One after another, the people came to Williams. Amanda Wolfe, 28, not only did not have a birth certificate but did not know who her birth parents were. Naomi Gordon, 57, had a birth certificate but it misspelled her first name as "Lmnoie," the apparent result of having been birthed by a midwife with sloppy or poor writing skills. Her brother Raymond Rutherford, who works at Wal-Mart, had his name misspelled as Rayman; his only photo ID was one he'd bought from the local liquor store in 1976 for $10. Junior Glover, 78, didn't have a birth certificate; his name was recorded in a family Bible that was destroyed in a fire in 1989. Clyde Daniels had a birth certificate but no proof of his current address, as all his household records were in his wife's name. He told Williams, "There's nothing wrong with my mind, Dr. Williams, my wife is just a better businessperson."

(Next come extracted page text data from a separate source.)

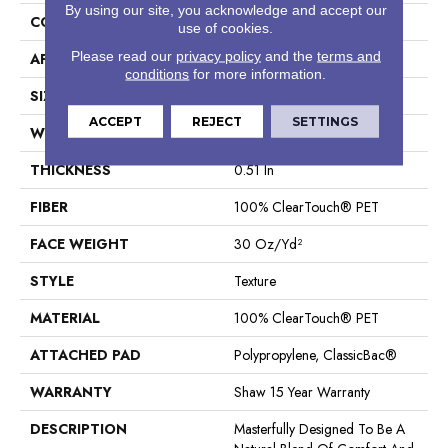
By using our site, you acknowledge and accept our
CONSTRUCTION
Texture
use of cookies.
Please read our
privacy policy
and the
terms and
APPLICATION
Residential
conditions
for more information.
SIZE
12 Ft
ACCEPT
REJECT
SETTINGS
WIDTH
12 Ft
THICKNESS
0.51 In
FIBER
100% ClearTouch® PET
FACE WEIGHT
30 Oz/yd²
STYLE
Texture
MATERIAL
100% ClearTouch® PET
ATTACHED PAD
Polypropylene, ClassicBac®
WARRANTY
Shaw 15 Year Warranty
DESCRIPTION
Masterfully Designed To Be A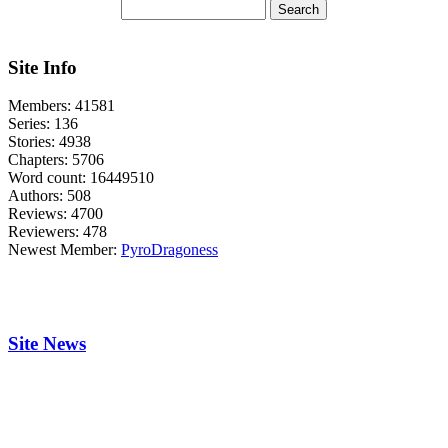
Site Info
Members:
41581
Series:
136
Stories:
4938
Chapters:
5706
Word count:
16449510
Authors:
508
Reviews:
4700
Reviewers:
478
Newest Member:
PyroDragoness
Site News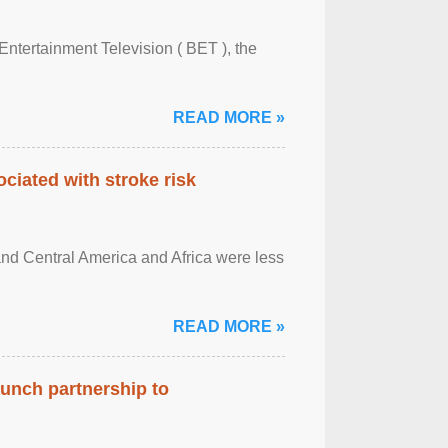
Entertainment Television ( BET ), the
READ MORE »
ciated with stroke risk
and Central America and Africa were less
READ MORE »
aunch partnership to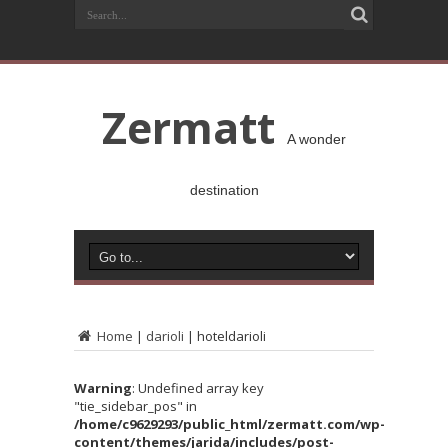
Zermatt
A wonder
destination
Home
|
darioli
|
hoteldarioli
Warning
: Undefined array key
"tie_sidebar_pos" in
/home/c9629293/public_html/zermatt.com/wp-
content/themes/jarida/includes/post-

Williams says that she helped well over 100 people get photo IDs (South Carolina officials estimate there are about 180,000 eligible voters in the state who lack a valid driver's license). Rutherford, Gordon, Glover and one other person are still waiting for their corrected birth certificates. But with Williams's help they have been able to get a qualifying voter registration card under language in the South Carolina law that exempts people facing a "reasonable impediment." A federal court in Washington approved the South Carolina law in October only after state officials pledged to give an "extremely broad interpretation" to that exception.
That guarantee would not have come about, Williams notes, but for Section 5 of the Voting Rights Act, which is why it would be a "terrific mistake" for the Supreme Court to do away with preclearance. She acknowledges that South Carolina and other southern states are hardly alone in pressing stringent voter ID laws—Pennsylvania, Wisconsin, and other northern states have done so as well. But her experience has shown, she says, that the Deep South remains in a league of its own in seeking to disenfranchise racial minorities. "South Carolina was the first state to secede from the union, for goodness' sake, and now it's talking about seceding again," she said. "Without question, there is still a staunch racist atmosphere in the South. It gives me a bad feeling in my gut to say that but it's true. We have a Confederate flag flying on the State House grounds, for God's sake!"
I asked Williams how long she thought Section 5 needed to remain in place. "For the next 50 years, probably," she said. "Until this generation of people dies out. I hate to say it, but it's true. This generation of people who have some affiliation with what the South used to be. The younger generation, I truly feel, will go beyond race."